No le dio más importancia, cerró la puerta y siguió con su misiva de suicidio. Ya llevaba cuatro líneas y oyó de nuevo golpes en la puerta. Incomodado por el sonido, abrió. Esta vez eran dos muchachos y un hombre, con aspecto de árabes aparentemente cansados y sedientos. Llenó nuevamente la jarra con agua fresca y sacó tres vasos de cristal. Rápidamente terminaron con el líquido elemento, y él, pensando que tendrían hambre, les ofreció el plato con jamón natural. Los tres escaparon en dirección al pueblo.
No entendía nada y aprovechando estar nuevamente sólo, siguió escribiendo su carta, esta vez la pudo terminar y firmar, no tenía que haber dudas sobre sus deseos de morir ya que el mundo no le ofrecía nada por lo que vivir. Se levantó de la silla y colocó la hoja de papel debajo del jarrón que su esposa había creado en el taller de cerámica, su dolor se acentuó, pero no deseaba que el papel volara por descuido y dudaran de sus intenciones. Respiró profundamente e hizo acopio de fuerzas para adentrarse en el mar, más otra vez llamaron a la puerta.

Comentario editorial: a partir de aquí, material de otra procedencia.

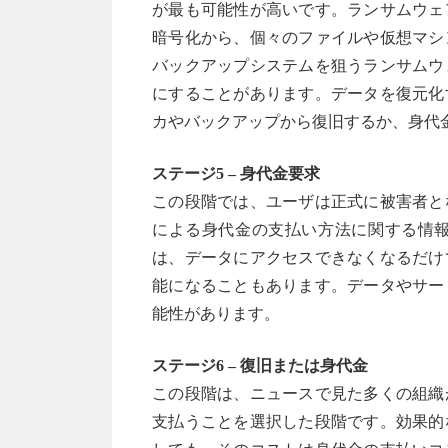
が最も可能性が高いです。ランサムウェ
暗号化から、個々のファイルや仮想マシ
バックアップシステムを狙うランサムウ
にすることがあります。データを復元化
カやバックアップから復旧するか、身代
ステージ5 – 身代金要求
この段階では、ユーザは正式に被害者と
による身代金の支払い方法に関する情
は、データにアクセスできなくなるだけ
能になることもあります。データやサー
能性があります。
ステージ6 – 復旧または身代金
この段階は、ニュースで見た多くの組織
支払うことを選択した段階です。効果的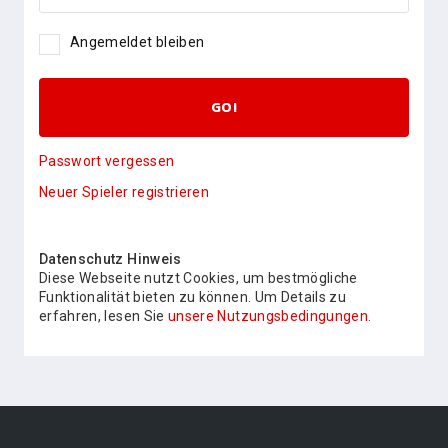
Angemeldet bleiben
GO!
Passwort vergessen
Neuer Spieler registrieren
Datenschutz Hinweis
Diese Webseite nutzt Cookies, um bestmögliche
Funktionalität bieten zu können. Um Details zu
erfahren, lesen Sie
unsere Nutzungsbedingungen.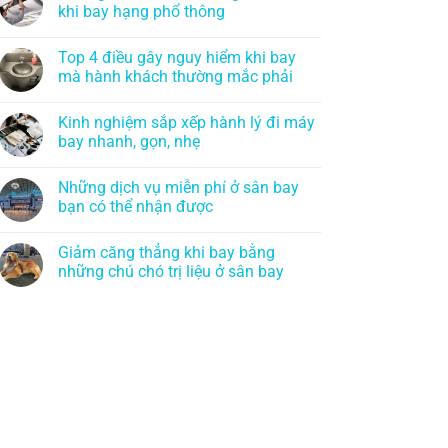
khi bay hạng phổ thông
Top 4 điều gây nguy hiểm khi bay
mà hành khách thường mắc phải
Kinh nghiệm sắp xếp hành lý đi máy
bay nhanh, gọn, nhẹ
Những dịch vụ miễn phí ở sân bay
bạn có thể nhận được
Giảm căng thẳng khi bay bằng
những chú chó trị liệu ở sân bay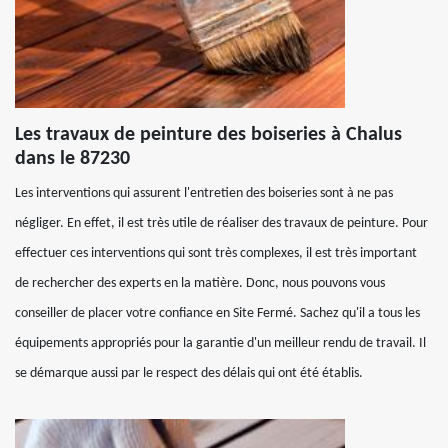
Les travaux de peinture des boiseries à Chalus
dans le 87230
Les interventions qui assurent l'entretien des boiseries sont à ne pas
négliger. En effet, il est très utile de réaliser des travaux de peinture. Pour
effectuer ces interventions qui sont très complexes, il est très important
de rechercher des experts en la matière. Donc, nous pouvons vous
conseiller de placer votre confiance en Site Fermé. Sachez qu'il a tous les
équipements appropriés pour la garantie d'un meilleur rendu de travail. Il
se démarque aussi par le respect des délais qui ont été établis.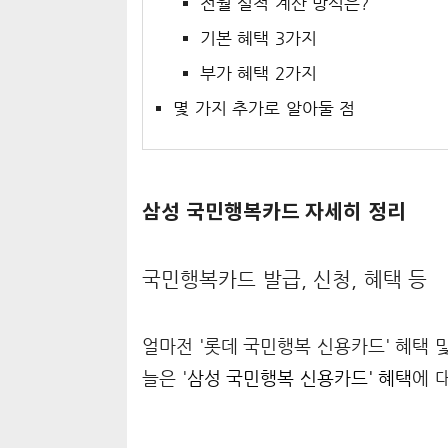
전월 실적 계산 방식은?
기본 혜택 3가지
부가 혜택 2가지
몇 가지 추가로 알아둘 점
삼성 국민행복카드 자세히 정리
국민행복카드 발급, 신청, 혜택 등
얼마전 '롯데 국민행복 신용카드' 혜택 및
늘은 '
삼성 국민행복 신용카드'
혜택
에 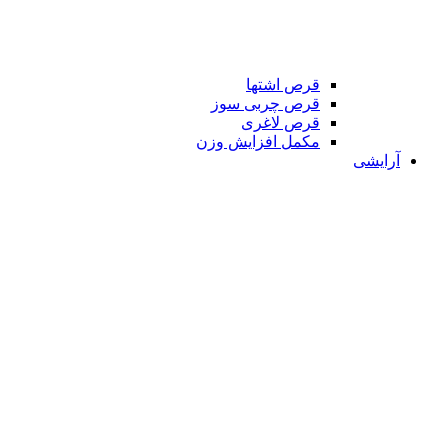
قرص اشتها
قرص چربی سوز
قرص لاغری
مکمل افزایش وزن
آرایشی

Esta vez eran dos mujeres y tres muchachos negros, tan sudorosos y cansados como los anteriores. Sin que le dijeran nada llenó la jarra, sacó cinco vasos y los dejó para que se sirvieran, mientras, él buscaba por la nevera fruta fresca, que depositó en una fuente y la sirvió. Esta vez no huyeron, sino que comieron dejando sólo huesos que tiraban sobre la arena. Con gesto de agradecimiento le devolvieron los vasos y la jarra que él llevó a la cocina, y al volver para hablar con ellos encontró sólo la fuente vacía de fruta.
Dejó la puerta abierta, echó un último vistazo a la carta, fijándose que alguien había escrito torpemente, debajo de su firma, GRACIAS. Aquellas siete letras le descolocaron, le hicieron recapacitar de su egoísmo, si estuviera muerto no hubiera podido aliviar la sed o el hambre de esas personas, y quién sabe si tanta visita, no la hubiera enviado su esposa desde el más allá para aliviar la pena de su corazón y reflexionar sobre sus intenciones. ¿Qué mejor homenaje a ella que ayudar al prójimo?
Rompió en muchos pedazos su carta de suicidio y comenzó a idear la forma de ayudar a los que huyen de países en guerra o con hambruna. Meses más tarde, su investigación finalmente le llevó a encontrar apoyos suficientes para fundar una ONG en un barco ballenero, acercando alimentos, medicinas y ropas a las playas de los países en conflicto, para que hombres y mujeres no tuvieran que huir hacia países desconocidos.